+++ Data supplied
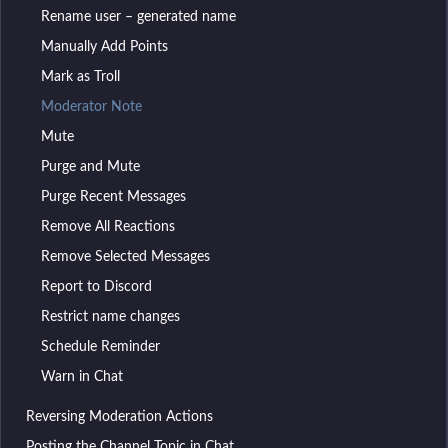
Rename user – generated name
Manually Add Points
Mark as Troll
Moderator Note
Mute
Purge and Mute
Purge Recent Messages
Remove All Reactions
Remove Selected Messages
Report to Discord
Restrict name changes
Schedule Reminder
Warn in Chat
Reversing Moderation Actions
Posting the Channel Topic in Chat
++++++
__What the task requires__: Every line of the entries that includes "Messages" must be copied into the answer.

__Reply to the exercise__:
Purge Recent Messages
Remove Selected Messages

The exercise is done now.